Frustrated with your morning commute? Soon there will be a green alternative to the subway system. Mayor Bloomberg and Alta Bicycle Share are working together to start the New York Bike Share, a program that plans to revolutionize the daily commute.
Set to make its debut in Summer 2012 the New York Bike Share is a project that is both convenient and green. The program’s goal is to make navigating the city easier by connecting transit systems via bicycle. “It’s not meant to be a bike tour rental,” said one spokesperson at a demonstration today, “It’s for commuter connections and running errands.”
When it hits New York streets next year the program will include 600 bike docking stations and 10,000 bikes. Bikes can only be taken out for 30 or 45 minutes at a time. Additional fees are charged for longer rides. Program members that register online for monthly or annual memberships have unlimited access to the bikes 24 hours a day. Casual memberships can be purchased at a kiosk at the bike dock and last 24 hours. The pricing structure is still TBD but the program estimates that the annual membership fee will be less than $100 and 24-hour purchases will be less than $10.

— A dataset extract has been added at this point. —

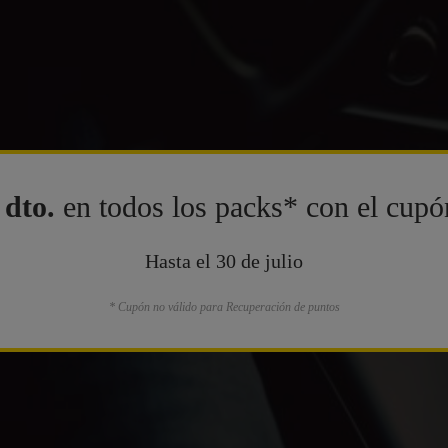
dto.
en todos los packs* con el cup
Hasta el 30 de julio
* Cupón no válido para Recuperación de puntos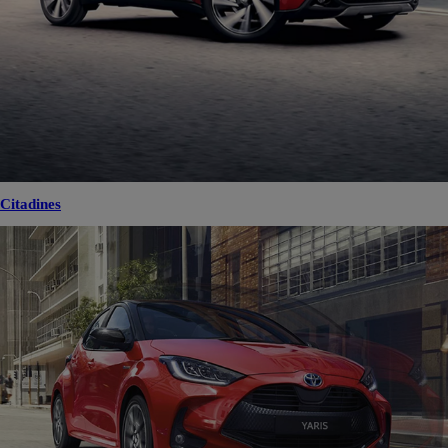
Citadines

On paper the program looks to revolutionize the NYC commute while reducing pollution, but the rental system is not without its critics. A similar program, Vélib’, was implemented in Paris to disastrous results. Of Vélib’s initial 20,600 bikes, 80% were stolen or damaged. With system start up and maintenance costs included each bike cost roughly $3,500. In addition to the fears of financial loss, many opponents of the system question whether the city will find space to dock 10,000 bikes on the congested city sidewalks. Others wonder if the city streets are bike-friendly enough for this program or if it is a danger to pedestrians, drivers, and cyclists alike.
Alta Bicycle Share ensures skeptics that they have every base covered. At this point in the planning bikes can only be taken out on a credit or debit card, on which a hold is placed in the amount of a security deposit that is TBD. This, according to an Alta spokesperson, cuts out the risk of theft. Furthermore, the bikes parts are “virtuously worthless” according to the same spokesperson. The bikes must be dismantled by special tools and their parts are exclusive to Alta’s bicycles.
To quell safety concerns “bike share bikes are built for stability rather than speed,” according to the Alta website. The bikes are heavy and solid with a three-gear shift range. Additionally, Alta maintains that the city is getting safer for bicycles. According to the Alta website NYC has added over 250 miles of bike lanes since 2006 and an overall 75 percent decrease in bicycle fatalities since 2000.
Hoping for a bike dock in your neighborhood? The program will have locations from 79th street and below as well as locations around Brooklyn. The NYC Bike Share has enlisted the public to help plan the docks’ locations. On the interactive station map cycling enthusiasts can suggest locations for the docks. The map is a scatter plot of blue dots that are so thickly placed it is hard to see the map in places. The most heavily requested areas are in between Midtown and Brooklyn. Specific areas that are most popular are Prospect Park, NoHo and the Bowery area, with up to 2,000 station requests in these locations.
To find out more about the program and take a test ride see the demonstrations that are happening city wide over the coming weeks. A full list of locations and times is available on the NYC Bike Share website.